## [RECORDS FOR THIS EXERCISE]
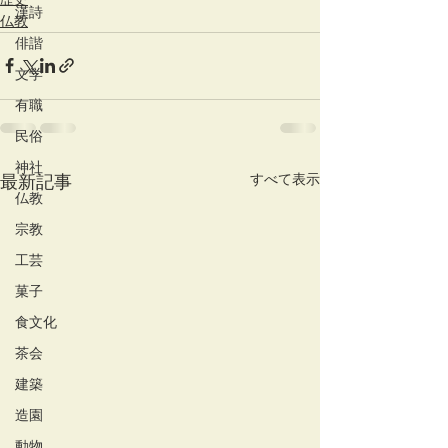
漢詩
仏教
俳諧
文学
有職
民俗
神社
すべて表示
最新記事
仏教
宗教
工芸
菓子
食文化
茶会
建築
造園
動物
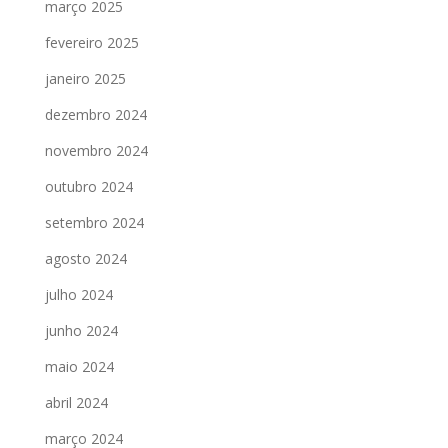
março 2025
fevereiro 2025
janeiro 2025
dezembro 2024
novembro 2024
outubro 2024
setembro 2024
agosto 2024
julho 2024
junho 2024
maio 2024
abril 2024
março 2024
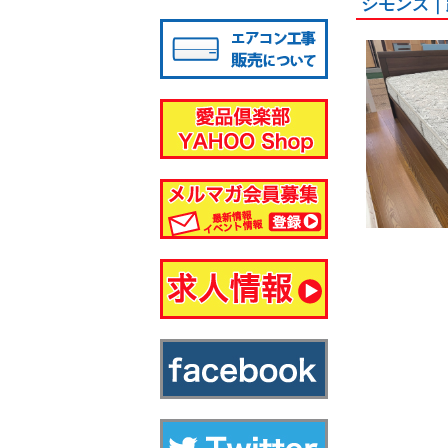
シモンズ｜
八千代店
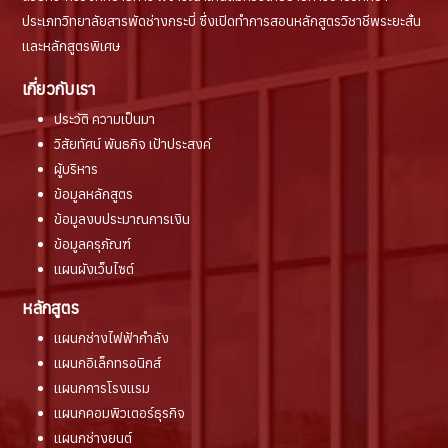
ประเภทวิทยาลัยสารพัดช่างกระบี่ ซึ่งเปิดทำการสอนหลักสูตรวิชาชีพระยะสั้น
และหลักสูตรพิเศษ
เกี่ยวกับเรา
ประวัติ ความเป็นมา
วิสัยทัศน์ พันธกิจ เป้าประสงค์
ผู้บริหาร
ข้อมูลหลักสูตร
ข้อมูลงบประมาณการเงิน
ข้อมูลครุภัณฑ์
แผนผังเว็บไซต์
หลักสูตร
แผนกช่างไฟฟ้ากำลัง
แผนกอิเล็กทรอนิกส์
แผนกการโรงแรม
แผนกคอมพิวเตอร์ธุรกิจ
แผนกช่างยนต์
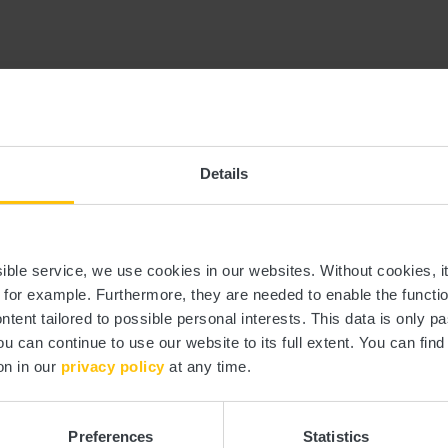
Tél. :
+352 28 56 70
Site Web:
https://www.spe
Details
ssible service, we use cookies in our websites.
Without cookies, i
, for example.
Furthermore, they are needed to enable the function
ntent tailored to possible personal interests. This data is only
ou can continue to use our website to its full extent. You can fin
urants
on in our
privacy policy
at any time.
Preferences
Statistics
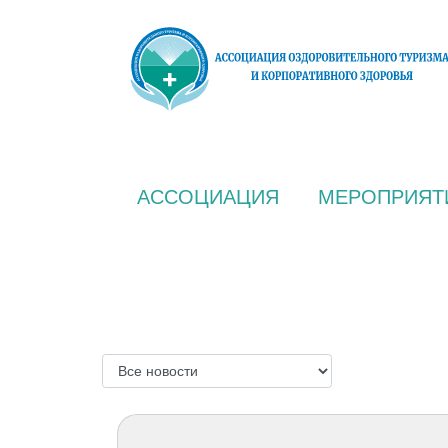
АССОЦИАЦИЯ
МЕРОПРИЯТ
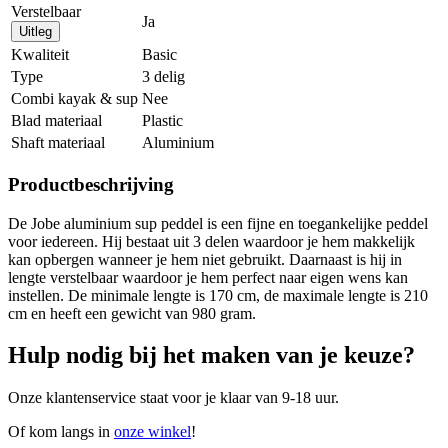
Verstelbaar
Ja
Uitleg
Kwaliteit
Basic
Type
3 delig
Combi kayak & sup
Nee
Blad materiaal
Plastic
Shaft materiaal
Aluminium
Productbeschrijving
De Jobe aluminium sup peddel is een fijne en toegankelijke peddel
voor iedereen. Hij bestaat uit 3 delen waardoor je hem makkelijk
kan opbergen wanneer je hem niet gebruikt. Daarnaast is hij in
lengte verstelbaar waardoor je hem perfect naar eigen wens kan
instellen. De minimale lengte is 170 cm, de maximale lengte is 210
cm en heeft een gewicht van 980 gram.
Hulp nodig bij het maken van je keuze?
Onze klantenservice staat voor je klaar van 9-18 uur.
Of kom langs in
onze winkel
!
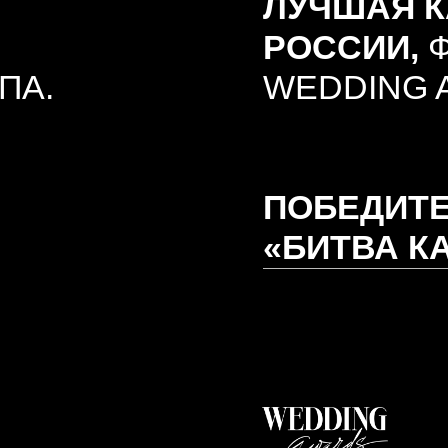
ПОБЕДИТЕЛИ Ш
«БИТВА КАВЕРО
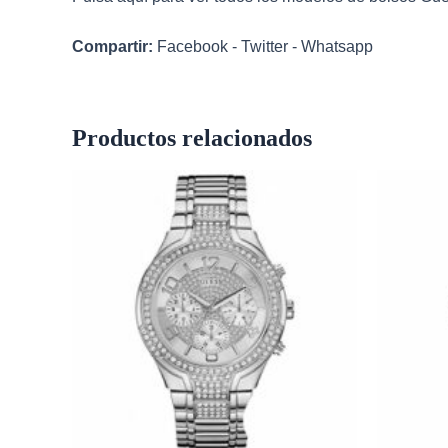
Compartir:
Facebook
-
Twitter
-
Whatsapp
Productos relacionados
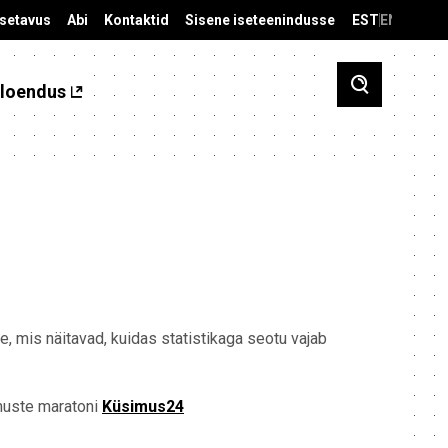
äsetavus
Abi
Kontaktid
Sisene iseteenindusse
EST
ENG
loendus
 mis näitavad, kuidas statistikaga seotu vajab
muste maratoni
Küsimus24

## [REQUIREMENT]
Filter the records above and copy every line that contains the word "voor".

## [ANSWER BELOW]
voor iedereen. Hij bestaat uit 3 delen waardoor je hem makkelijk
Onze klantenservice staat voor je klaar van 9-18 uur.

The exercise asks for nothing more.